La faillite de l'UBS en 2008 a été évitée de justesse grâce à l'opération de sauvetage de la Confédération et de la Banque nationale suisse (BNS). L'ancien conseiller fédéral Pascal Couchepin se vante d'avoir réussi une bonne opération pour la Confédération (les 6 milliards de francs ont été récupérés avec un gain de 1,2 milliard). Or, l'essentiel du sauvetage a consisté en la création d'un fonds de défaisance des actifs toxiques de l'UBS financé par la BNS et prévu jusqu'à 68 milliards de francs. Une bonne partie des ces créances douteuses auraient été revendues, mais l'opacité règne sur les détails de cette opération.

 La surproduction de capital fictif a accentué la concurrence entre les banques en mal de liquidités et de profits. Le gouvernement des USA, qui a injecté des centaines de milliards de dollars pour éviter l'effondrement des banques américaines, s'est lancé à la poursuite des fraudeurs du fisc. En 2009, l'UBS a dû livrer les noms de ses clients américains soupçonnés d'avoir fraudé le fisc, pour échapper elle-même à une action pénale menaçant son existence, et payer une amende de 780 millions de francs. L'action s'est ensuite étendue aux autres banques suisses qui, sans vergogne, ont pris le relais de l'UBS en accueillant à leur tour les fraudeurs du fisc américains.

Tout en étant obligés de reculer, les milieux dirigeants suisses ont cependant réussi, jusqu'à présent, à préserver le cœur du secret bancaire, en refusant l'échange automatique d'informations fiscales. Le Conseil fédéral tente, depuis 2011, de faire diminuer la pression en essayant de conclure des accords basés sur le versement d'un impôt libératoire. Cette stratégie n'apporte pas les succès escomptés: le parlement allemand a rejeté un tel accord et le programme américain censé permettre à toutes les banques suisses de régulariser leur différend fiscal avec les USA les contraint à passer à la caisse.

Si Conseil fédéral a été obligé d'accepter que l'échange automatique d'informations soit discuté avec ses partenaires européens, ce n'est malheureusement pas sous la pression intérieure. Depuis l'initiative populaire « Contre l'abus du secret bancaire et de la puissance des banques », refusée par 73 % des citoyens en 1984, le Parti socialiste a même déserté ce combat.
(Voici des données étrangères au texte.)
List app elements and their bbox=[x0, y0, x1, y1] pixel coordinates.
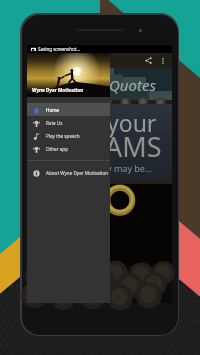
button[interactable]: your bbox=[27, 104, 172, 180]
staticText: Quotes bbox=[109, 75, 156, 95]
staticText: Other app bbox=[46, 146, 68, 152]
staticText: Wyne Dyer Motivation bbox=[32, 87, 84, 93]
staticText: y may be… bbox=[107, 162, 153, 174]
button[interactable] bbox=[27, 180, 172, 184]
button[interactable]: More options bbox=[157, 55, 168, 66]
staticText: About Wyne Dyer Motivation bbox=[46, 170, 109, 176]
button[interactable]: Quotes bbox=[27, 68, 172, 100]
button[interactable]: Home bbox=[27, 103, 110, 116]
button[interactable]: Play the speech bbox=[27, 129, 110, 142]
staticText: Saving screenshot… bbox=[38, 46, 80, 52]
button[interactable]: Share bbox=[143, 55, 154, 66]
button[interactable]: Rate Us bbox=[27, 116, 110, 129]
button[interactable]: Wyne Dyer Motivation bbox=[27, 53, 110, 97]
button[interactable] bbox=[27, 184, 172, 265]
staticText: Play the speech bbox=[46, 133, 80, 139]
staticText: your bbox=[107, 107, 157, 138]
staticText: AMS bbox=[105, 128, 162, 165]
button[interactable]: Other app bbox=[27, 142, 110, 155]
staticText: Home bbox=[46, 107, 60, 113]
button[interactable]: About Wyne Dyer Motivation bbox=[27, 166, 110, 179]
button[interactable] bbox=[27, 100, 172, 104]
staticText: Rate Us bbox=[46, 120, 63, 126]
button[interactable] bbox=[27, 265, 172, 303]
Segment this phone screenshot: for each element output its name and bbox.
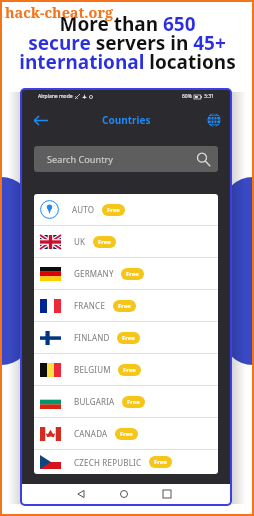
staticText: Search Country	[47, 153, 113, 166]
staticText: Free	[120, 430, 133, 438]
staticText: AUTO	[72, 204, 95, 215]
button[interactable]: Select server	[206, 112, 222, 128]
staticText: GERMANY	[74, 268, 114, 279]
button[interactable]: AUTO	[34, 194, 218, 225]
staticText: international locations	[19, 54, 236, 73]
button[interactable]: Search Country	[34, 146, 218, 172]
staticText: 60%	[182, 93, 192, 100]
staticText: UK	[74, 236, 86, 247]
staticText: Free	[98, 238, 111, 246]
staticText: Free	[127, 398, 140, 406]
staticText: Free	[118, 302, 131, 310]
button[interactable]: FRANCE	[34, 290, 218, 321]
button[interactable]: Home	[114, 484, 134, 504]
button[interactable]: Back	[71, 484, 91, 504]
button[interactable]: Back	[31, 112, 49, 128]
button[interactable]: CZECH REPUBLIC	[34, 450, 218, 474]
staticText: FINLAND	[74, 332, 110, 343]
button[interactable]: Recent apps	[157, 484, 177, 504]
staticText: Free	[107, 206, 120, 214]
staticText: Countries	[102, 113, 151, 127]
button[interactable]: UK	[34, 226, 218, 257]
staticText: hack-cheat.org	[5, 3, 113, 23]
staticText: More than 650	[59, 16, 196, 35]
button[interactable]: BELGIUM	[34, 354, 218, 385]
staticText: Free	[122, 334, 135, 342]
button[interactable]: BULGARIA	[34, 386, 218, 417]
staticText: Free	[123, 366, 136, 374]
staticText: FRANCE	[74, 300, 106, 311]
staticText: CANADA	[74, 428, 108, 439]
staticText: Airplane mode	[38, 93, 73, 100]
button[interactable]: FINLAND	[34, 322, 218, 353]
staticText: BULGARIA	[74, 396, 115, 407]
button[interactable]: CANADA	[34, 418, 218, 449]
button[interactable]: GERMANY	[34, 258, 218, 289]
staticText: BELGIUM	[74, 364, 111, 375]
staticText: Free	[154, 458, 167, 466]
staticText: secure servers in 45+	[28, 35, 226, 54]
staticText: Free	[126, 270, 139, 278]
staticText: 3:31	[204, 93, 214, 100]
staticText: CZECH REPUBLIC	[74, 457, 142, 468]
En 2009, la conseillère fédérale Micheline Calmy-Rey défendait encore le secret bancaire, n'admettant qu'un assouplissement de sa levée.

Une autre source de profit de nature parasitaire provient de la fuite de capitaux non déclarés en provenance de pays en voie de développement ou émergents. Le Boston Consulting Group indique qu'en 2011, 980 milliards de dollars déposés en Suisse provenaient d'Asie, d'Amérique latine, du Moyen-Orient et d'Afrique.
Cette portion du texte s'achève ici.